“Hope for migraine sufferers as gadget that zaps pain with the push of a button is approved,” says the Mail Online, reporting a newly approved magnetic therapy.
The widespread media coverage follows the publication of new guidance from the National Institute for Health and Care Excellence (NICE) on the use of a device that gives magnetic pulses for the prevention and treatment of migraines. This type of therapy is called transcranial magnetic stimulation (TMS).
What is TMS and how does it work?
TMS stands for transcranial magnetic stimulation. The treatment involves the person holding a device on their scalp that then delivers a magnetic pulse through the skin. The device is portable and can be used at home or wherever is convenient.
The number of pulses can be changed – from a single pulse (sTMS) to repeated pulses (rTMS). The strength, frequency and length of time it is given can also be varied for each individual. The device records the treatments, which can be useful as part of a headache diary.
Migraines are severe headaches that are usually accompanied by additional symptoms including nausea and vomiting, and aversion to light and sound. A migraine may or may not be preceded by a warning “aura” where the person may experience visual changes such as seeing flashing lights or zigzag lines or other symptoms.
The cause of migraines is not known, but involves sudden contraction and then dilation of blood vessels in the brain. Numerous triggers have been identified including changes in hormone levels, environment (such as bright lights), diet and emotions.
NICE reports that TMS can be used in people who experience migraine with or without aura. It is not fully understood why delivering TMS can reduce the severity or frequency of migraines in some people.
Many media reports talk of the pulses “short-circuiting” the “electrical storms” of a migraine. Such terms are fanciful and unhelpful. All we can say with certainty is that we know that some people with migraines find TMS helpful. It is unclear why this is the case.
TMS is not a cure for migraine.
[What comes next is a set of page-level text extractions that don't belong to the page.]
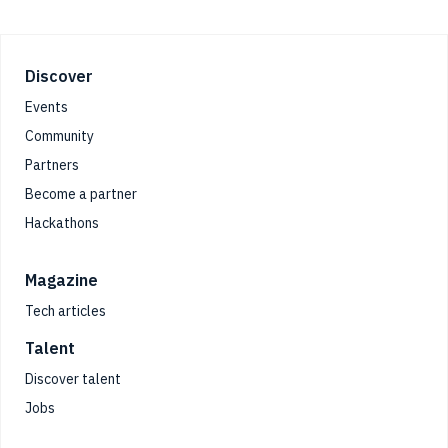
Footer
Discover
Events
Community
Partners
Become a partner
Hackathons
Magazine
Tech articles
Talent
Discover talent
Jobs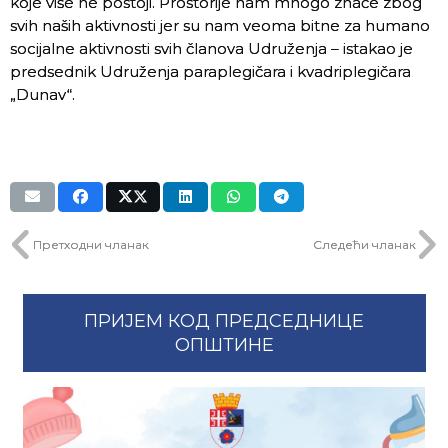
koje više ne postoji. Prostorije nam mnogo znače zbog
svih naših aktivnosti jer su nam veoma bitne za humano
socijalne aktivnosti svih članova Udruženja – istakao je
predsednik Udruženja paraplegičara i kvadriplegičara
„Dunav“.
Претходни чланак
Следећи чланак
ПРИЈЕМ КОД ПРЕДСЕДНИЦЕ
ОПШТИНЕ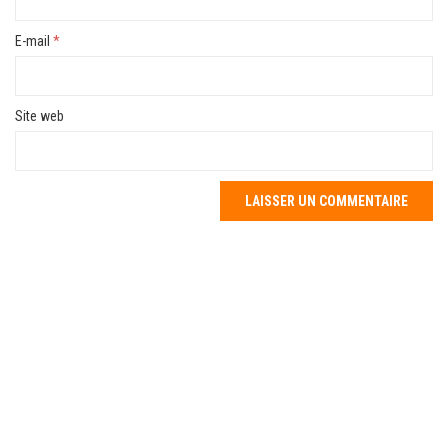
E-mail
*
Site web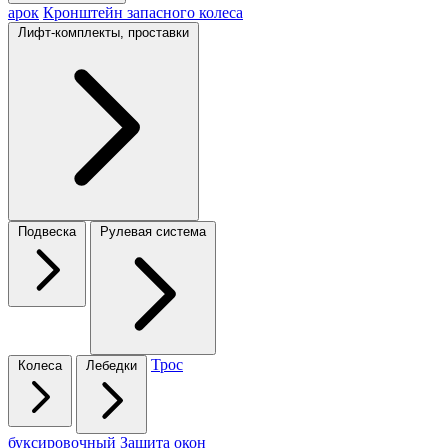
арок
Кронштейн запасного колеса
Лифт-комплекты, проставки
Подвеска
Рулевая система
Трос
Колеса
Лебедки
буксировочный
Защита окон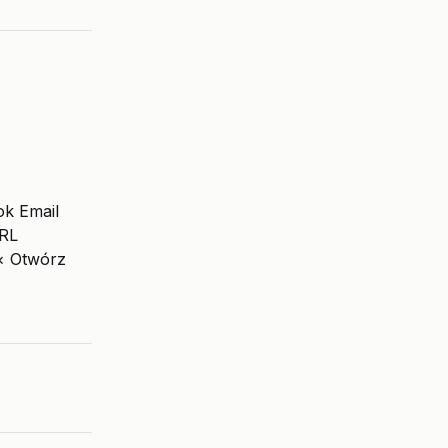
ok Email
URL
 × Otwórz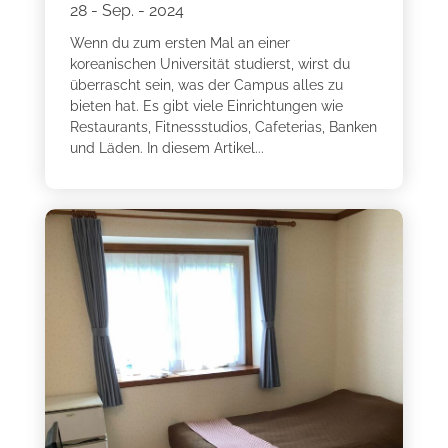
28 - Sep. - 2024
Wenn du zum ersten Mal an einer
koreanischen Universität studierst, wirst du
überrascht sein, was der Campus alles zu
bieten hat. Es gibt viele Einrichtungen wie
Restaurants, Fitnessstudios, Cafeterias, Banken
und Läden. In diesem Artikel...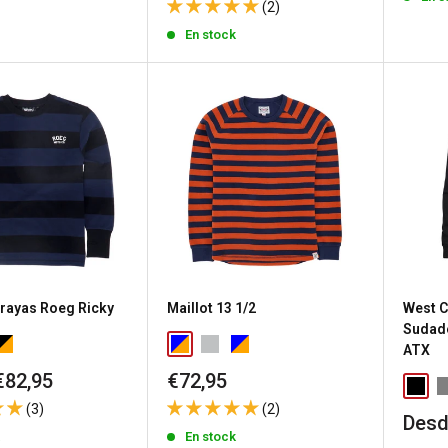
(2)
venta
En stock
 rayas Roeg Ricky
Maillot 13 1/2
West C
Sudade
ATX
Precio
€82,95
€72,95
de
(3)
(2)
venta
Prec
Desd
k
En stock
de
Evidence from clinical trials has shown that it can reduce the severity or frequency of attacks in some people, but may not be effective for others. In a multicentre randomised controlled trial of TMS in 164 people who had migraine with aura:
- 39% of the patients were pain-free two hours after stimulation compared with 22% of patients using a placebo (control)
- 29% were still pain-free after 24 hours with no recurrence of migraine or need for medication, compared with 16% using placebo
What recommendations do NICE make about the use of TMS?
NICE has recommended that TMS can be used in two different ways:
- when a migraine starts, to treat or reduce the severity of the migraine
- using it regularly to prevent or reduce the frequency of migraines occurring
As this is a new treatment option, with limited evidence of long-term effects, NICE recommends that it is only provided by headache specialists and that they keep a record of each patient experience to broaden the knowledge base on its effectiveness.
Usual treatments for migraine can be given at the same time, including triptans (specific drugs licensed for the treatment of migraine, including sumatriptan, brand name Imigran), painkillers and anti-sickness drugs. TMS also does not interfere with other treatment options, which include nerve blocks, Botulinum toxin type A injections (Botox) or acupuncture.
It could be the case that TMS could serve as part of a combination therapy for some people rather than a single, standalone treatment.
Are there any safety concerns/side effects?
During the small clinical trials, one or two people reported side effects including:
- slight dizziness
- muscle tremor causing difficulty in standing
- vigorous dreams
- phonophobia (fear of loud sounds)
The specialist advisers to NICE reported some patients experiencing momentary muscle spasm, pain where the TMS is given, and hearing difficulty during TMS.
The specialist advisers listed the following potential side effects of TMS, though none have been reported yet:
- local scalp irritation
- mood disorders
- cognitive impairment
- triggering of epilepsy during treatment
- “kindling” leading to seizures
How accurate is the media’s reporting of the guidelines?
In general the media has reported this story accurately and responsibly – pointing out that although this treatment has been approved, there are only limited trials showing its effectiveness and no long-term trials. However, the Daily Express has inaccurately reported pulses “destroying neurons in the brain” and has wrongly described TMS as an NHS device. The NHS does not manufacture TMS devices.